Wednesday, February 22, 2012

The Conservative Mind, by Russell Kirk: A dumb book report

I didn't pick this book out of a hat. Kirk's tome has been praised by figures such as Richard Nixon (according to Ambrose's biography, he read it avidly and used it to shape his own thinking) and William F. Buckley. Just last month, John Kass wrote a column in which he mentioned glancing at his own "dog-eared copy" of it and bemoaning the fact that today's Republicans can't articulate their own conservative principles, thereby guaranteeing Obama another term.
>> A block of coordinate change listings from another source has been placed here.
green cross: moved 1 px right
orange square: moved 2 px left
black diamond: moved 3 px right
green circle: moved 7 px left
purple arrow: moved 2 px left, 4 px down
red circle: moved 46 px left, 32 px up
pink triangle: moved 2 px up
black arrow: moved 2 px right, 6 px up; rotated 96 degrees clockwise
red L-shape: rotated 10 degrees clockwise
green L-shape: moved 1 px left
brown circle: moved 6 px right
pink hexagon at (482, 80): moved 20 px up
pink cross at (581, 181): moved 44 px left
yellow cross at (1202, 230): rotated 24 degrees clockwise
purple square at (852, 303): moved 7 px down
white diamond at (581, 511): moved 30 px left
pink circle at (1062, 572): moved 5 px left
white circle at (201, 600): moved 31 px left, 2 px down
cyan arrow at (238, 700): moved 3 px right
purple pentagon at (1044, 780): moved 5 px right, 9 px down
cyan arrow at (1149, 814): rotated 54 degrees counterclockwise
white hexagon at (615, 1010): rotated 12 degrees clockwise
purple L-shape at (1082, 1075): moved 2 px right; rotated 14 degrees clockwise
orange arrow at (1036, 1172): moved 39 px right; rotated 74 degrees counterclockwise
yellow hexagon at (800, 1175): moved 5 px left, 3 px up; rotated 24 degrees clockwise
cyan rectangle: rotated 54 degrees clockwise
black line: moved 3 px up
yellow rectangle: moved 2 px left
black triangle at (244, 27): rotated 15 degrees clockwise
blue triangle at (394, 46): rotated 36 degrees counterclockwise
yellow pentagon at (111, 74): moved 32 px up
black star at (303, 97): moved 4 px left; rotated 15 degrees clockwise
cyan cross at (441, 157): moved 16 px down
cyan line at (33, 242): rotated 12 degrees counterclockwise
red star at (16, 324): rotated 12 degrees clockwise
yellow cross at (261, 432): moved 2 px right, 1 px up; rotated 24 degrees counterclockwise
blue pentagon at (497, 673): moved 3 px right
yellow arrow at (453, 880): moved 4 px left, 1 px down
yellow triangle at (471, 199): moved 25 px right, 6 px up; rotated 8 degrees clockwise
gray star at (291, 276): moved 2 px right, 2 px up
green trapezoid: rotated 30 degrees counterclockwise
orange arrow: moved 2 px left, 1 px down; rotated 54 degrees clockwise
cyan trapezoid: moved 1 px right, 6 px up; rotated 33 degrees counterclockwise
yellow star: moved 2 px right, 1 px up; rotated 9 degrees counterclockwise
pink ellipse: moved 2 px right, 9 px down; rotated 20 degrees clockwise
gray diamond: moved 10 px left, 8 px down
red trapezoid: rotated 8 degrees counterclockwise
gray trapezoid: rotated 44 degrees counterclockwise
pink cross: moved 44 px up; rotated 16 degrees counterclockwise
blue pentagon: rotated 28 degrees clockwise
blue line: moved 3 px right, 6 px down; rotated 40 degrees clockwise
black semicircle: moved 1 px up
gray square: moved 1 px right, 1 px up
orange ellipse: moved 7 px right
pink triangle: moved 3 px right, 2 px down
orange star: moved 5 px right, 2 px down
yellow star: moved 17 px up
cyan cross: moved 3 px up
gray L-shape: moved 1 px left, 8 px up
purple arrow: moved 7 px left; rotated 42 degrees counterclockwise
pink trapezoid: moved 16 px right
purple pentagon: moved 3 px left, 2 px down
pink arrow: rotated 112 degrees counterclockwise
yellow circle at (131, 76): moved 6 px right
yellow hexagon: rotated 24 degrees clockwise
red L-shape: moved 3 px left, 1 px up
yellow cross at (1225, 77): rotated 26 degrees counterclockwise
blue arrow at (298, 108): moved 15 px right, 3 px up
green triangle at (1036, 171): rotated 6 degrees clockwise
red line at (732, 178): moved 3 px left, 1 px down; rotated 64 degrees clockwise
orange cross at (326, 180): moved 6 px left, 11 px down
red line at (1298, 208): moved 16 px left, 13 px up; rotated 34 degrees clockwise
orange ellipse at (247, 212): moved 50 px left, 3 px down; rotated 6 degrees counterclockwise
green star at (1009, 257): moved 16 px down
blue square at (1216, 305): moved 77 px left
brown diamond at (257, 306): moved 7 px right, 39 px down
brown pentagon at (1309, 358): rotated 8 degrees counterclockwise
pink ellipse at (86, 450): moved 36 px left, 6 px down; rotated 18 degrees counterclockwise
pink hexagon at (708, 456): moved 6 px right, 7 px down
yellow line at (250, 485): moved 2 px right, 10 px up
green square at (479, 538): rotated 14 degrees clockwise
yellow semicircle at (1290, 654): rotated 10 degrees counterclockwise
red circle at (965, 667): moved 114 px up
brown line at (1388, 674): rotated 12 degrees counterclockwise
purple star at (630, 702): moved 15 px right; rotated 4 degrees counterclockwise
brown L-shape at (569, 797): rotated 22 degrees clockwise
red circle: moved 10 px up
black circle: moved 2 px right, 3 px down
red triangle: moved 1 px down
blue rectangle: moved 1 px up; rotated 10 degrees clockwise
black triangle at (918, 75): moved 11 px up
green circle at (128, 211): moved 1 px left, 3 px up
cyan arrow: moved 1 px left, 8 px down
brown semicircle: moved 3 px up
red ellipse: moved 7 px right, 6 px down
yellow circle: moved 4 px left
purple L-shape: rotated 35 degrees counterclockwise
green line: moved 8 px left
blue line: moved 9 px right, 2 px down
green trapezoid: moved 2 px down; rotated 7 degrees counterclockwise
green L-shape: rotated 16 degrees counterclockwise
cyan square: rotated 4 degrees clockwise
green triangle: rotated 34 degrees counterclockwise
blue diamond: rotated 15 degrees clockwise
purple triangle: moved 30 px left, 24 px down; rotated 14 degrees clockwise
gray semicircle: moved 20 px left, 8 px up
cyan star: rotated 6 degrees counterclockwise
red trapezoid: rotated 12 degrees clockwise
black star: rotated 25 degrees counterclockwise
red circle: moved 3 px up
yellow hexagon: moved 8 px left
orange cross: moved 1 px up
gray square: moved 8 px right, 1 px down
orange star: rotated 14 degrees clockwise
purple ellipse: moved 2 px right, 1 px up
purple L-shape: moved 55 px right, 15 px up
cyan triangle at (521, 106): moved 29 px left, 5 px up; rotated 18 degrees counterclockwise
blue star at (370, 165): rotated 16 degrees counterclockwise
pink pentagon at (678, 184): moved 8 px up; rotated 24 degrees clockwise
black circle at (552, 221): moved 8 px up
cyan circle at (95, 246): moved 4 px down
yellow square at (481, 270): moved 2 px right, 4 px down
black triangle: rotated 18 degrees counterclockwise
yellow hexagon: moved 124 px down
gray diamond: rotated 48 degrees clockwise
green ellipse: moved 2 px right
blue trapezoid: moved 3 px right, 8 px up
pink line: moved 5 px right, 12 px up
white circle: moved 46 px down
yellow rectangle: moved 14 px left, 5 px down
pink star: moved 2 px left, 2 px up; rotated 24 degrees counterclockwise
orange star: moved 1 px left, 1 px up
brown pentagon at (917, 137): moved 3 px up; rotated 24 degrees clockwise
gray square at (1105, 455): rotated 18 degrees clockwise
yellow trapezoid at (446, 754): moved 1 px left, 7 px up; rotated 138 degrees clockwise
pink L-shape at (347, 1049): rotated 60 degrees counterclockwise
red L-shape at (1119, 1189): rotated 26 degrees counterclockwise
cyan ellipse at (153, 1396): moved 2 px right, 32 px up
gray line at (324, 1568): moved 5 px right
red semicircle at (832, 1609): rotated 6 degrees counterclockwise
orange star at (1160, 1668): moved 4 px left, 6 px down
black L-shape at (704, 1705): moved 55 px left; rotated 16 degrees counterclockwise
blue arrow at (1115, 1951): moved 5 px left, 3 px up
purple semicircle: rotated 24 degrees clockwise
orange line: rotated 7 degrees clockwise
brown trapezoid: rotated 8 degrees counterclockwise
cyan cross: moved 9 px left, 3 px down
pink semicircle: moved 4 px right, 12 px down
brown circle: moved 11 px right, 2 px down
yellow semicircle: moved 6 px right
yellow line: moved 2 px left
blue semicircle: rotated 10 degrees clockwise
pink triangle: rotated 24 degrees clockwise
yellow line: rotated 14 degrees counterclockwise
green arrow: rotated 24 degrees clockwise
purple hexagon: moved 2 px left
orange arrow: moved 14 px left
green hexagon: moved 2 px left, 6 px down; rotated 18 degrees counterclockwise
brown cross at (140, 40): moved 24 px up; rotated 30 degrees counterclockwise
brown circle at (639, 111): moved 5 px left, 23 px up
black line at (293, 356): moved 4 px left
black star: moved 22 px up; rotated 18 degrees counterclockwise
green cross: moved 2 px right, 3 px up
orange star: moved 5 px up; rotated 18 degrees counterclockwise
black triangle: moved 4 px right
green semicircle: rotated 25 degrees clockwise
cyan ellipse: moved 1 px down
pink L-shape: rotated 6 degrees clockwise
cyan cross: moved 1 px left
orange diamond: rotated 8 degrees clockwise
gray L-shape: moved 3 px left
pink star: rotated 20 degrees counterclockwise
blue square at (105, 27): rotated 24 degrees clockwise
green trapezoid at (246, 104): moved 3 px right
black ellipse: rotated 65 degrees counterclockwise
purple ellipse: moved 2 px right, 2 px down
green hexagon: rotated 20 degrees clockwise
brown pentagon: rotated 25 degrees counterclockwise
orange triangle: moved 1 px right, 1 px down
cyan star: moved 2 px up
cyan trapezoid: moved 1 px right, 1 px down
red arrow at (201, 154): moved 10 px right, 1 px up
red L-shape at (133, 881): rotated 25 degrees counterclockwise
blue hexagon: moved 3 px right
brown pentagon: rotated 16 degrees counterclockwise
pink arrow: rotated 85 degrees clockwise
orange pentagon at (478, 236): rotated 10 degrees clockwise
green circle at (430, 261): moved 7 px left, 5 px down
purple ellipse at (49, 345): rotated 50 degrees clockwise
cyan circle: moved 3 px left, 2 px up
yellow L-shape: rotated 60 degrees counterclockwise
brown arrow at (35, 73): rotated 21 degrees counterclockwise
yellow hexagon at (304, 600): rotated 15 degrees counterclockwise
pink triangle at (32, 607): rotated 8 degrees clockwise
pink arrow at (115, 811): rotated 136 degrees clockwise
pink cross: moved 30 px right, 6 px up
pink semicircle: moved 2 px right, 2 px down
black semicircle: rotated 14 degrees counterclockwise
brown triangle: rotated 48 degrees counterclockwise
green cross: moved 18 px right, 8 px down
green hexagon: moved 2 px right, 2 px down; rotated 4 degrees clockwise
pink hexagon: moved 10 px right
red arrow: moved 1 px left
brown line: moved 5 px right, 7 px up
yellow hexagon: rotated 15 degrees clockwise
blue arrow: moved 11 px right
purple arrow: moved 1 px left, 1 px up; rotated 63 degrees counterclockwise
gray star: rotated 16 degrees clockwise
It doesn't take more than ten or twenty pages of reading to realize that, were any Republican to espouse Kirk's talking points, they wouldn't be able to get elected dogcatcher. The Conservative Mind, a history of the philosophy and ideas of conservatism, plumbs the likes of Edmund Burke, John Adams, Toqueville, T.S. Eliot and a slew of other philosophers, writers and politicians (some of which I'd never heard of) whose scorn for what Toqueville termed "despotic democracy" comes out crystal-clear:


  • Aristocracy (by his terms) is necessary in society;
  • Social and economic class is unavoidable (so much for Rick Perry's disavowal of the idea)
  • Not everyone's vote is equal, nor should it be;
  • The proletariat cannot be treated the same way as society's elites, which makes public education a waste of time and money;
  • We need a landed gentry with sufficient leisure to contemplate the heavy ideas and do the thinking for all of us, while we do the heavy work;
  • The southern politicians (Calhoun among them) "knew" the dangers of freeing "the negro population";


And so on. It's pretty eyebrow-raising, to say the least. Were the Republicans to hitch their collective wagon to this star, Joe the Plumber never would have had the career he did, the Tea Party would be home watching t.v. and Bush would have hung his Harvard and Yale certificates on the door to the Oval Office.

Nevertheless, it's a fascinating walk through a solidified ideology's history of Western civilization. Kirk is nothing if not erudite, and his argument is compelling, if maddeningly predictable in places. Depending on whom you ask, Kirks' predictions of democratic tyranny and a ruling power pulling all our strings may have come to pass, if one accepts his terms and premises. But by those same terms and premises, most of us are too dumb to realize it anyway.